Today, however, that is no longer the case. Thanks to a team of Microsoft researchers and engineers, conversational speech recognition by machines just entered the human level realm – that is, human parity in speech recognition has finally been achieved!
Photo Credit: Cornell University Library
“In a paper published Monday, a team of researchers and engineers in Microsoft Artificial Intelligence and Research reported a speech recognition system that makes the same or fewer errors than professional transcriptionists.”
– Allison Linn, Microsoft
Microsoft researchers from the Speech & Dialog research group. (Photo Credit: Microsoft/Dan DeLong)
This breakthrough was achieved when the team began using Microsoft’s Computational Network Toolkit (CNTK) – an open source deep learning system that is currently available via GitHub. And although it wasn’t able to perfectly transcribe every single word, one has to keep in mind that neither do us humans. Unlike us humans, however, CNTK has plenty of more room to continue perfecting its conversational skills over time.
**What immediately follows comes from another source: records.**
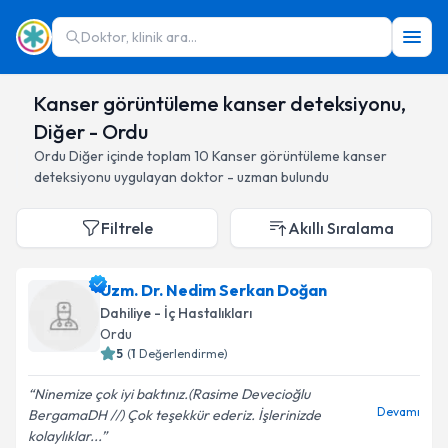
Doktor, klinik ara...
Kanser görüntüleme kanser deteksiyonu,
Diğer - Ordu
Ordu
Diğer
içinde toplam
10
Kanser görüntüleme kanser
deteksiyonu
uygulayan doktor - uzman bulundu
Filtrele
Akıllı Sıralama
Uzm. Dr. Nedim Serkan Doğan
Dahiliye - İç Hastalıkları
Ordu
5
(
1
Değerlendirme)
Ninemize çok iyi baktınız.(Rasime Devecioğlu
Devamı
BergamaDH //) Çok teşekkür ederiz. İşlerinizde
kolaylıklar...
Next up: conversational speech understanding!
“The next frontier is to move from recognition to understanding,” as according to Geoffrey Zweig, who manages Microsoft’s Speech & Dialog research group. While the machines have certainly dethroned us in our ability to recognize speech, we still rule the land when it comes to actually understanding what someone is saying. Remember, human speech isn’t perfect and is usually coupled with subtle nuances depending on our facial expressions, body language, and surrounding environment.
If someone were to run up to you, their face in fright, pointing towards an approaching man as they screamed, “Help, he’s after me!”, you’d quickly understand what is going on and what that person is asking of you. If a machine today were to receive a similar scenario, although it would easily transcribe the words spoken to it, it won’t be able to understand what exactly is being asked of it. That all will eventually change, however, as researchers continue advancing deep learning protocols. Once that time comes, will we even know if we’re having a conversation with a human or machine?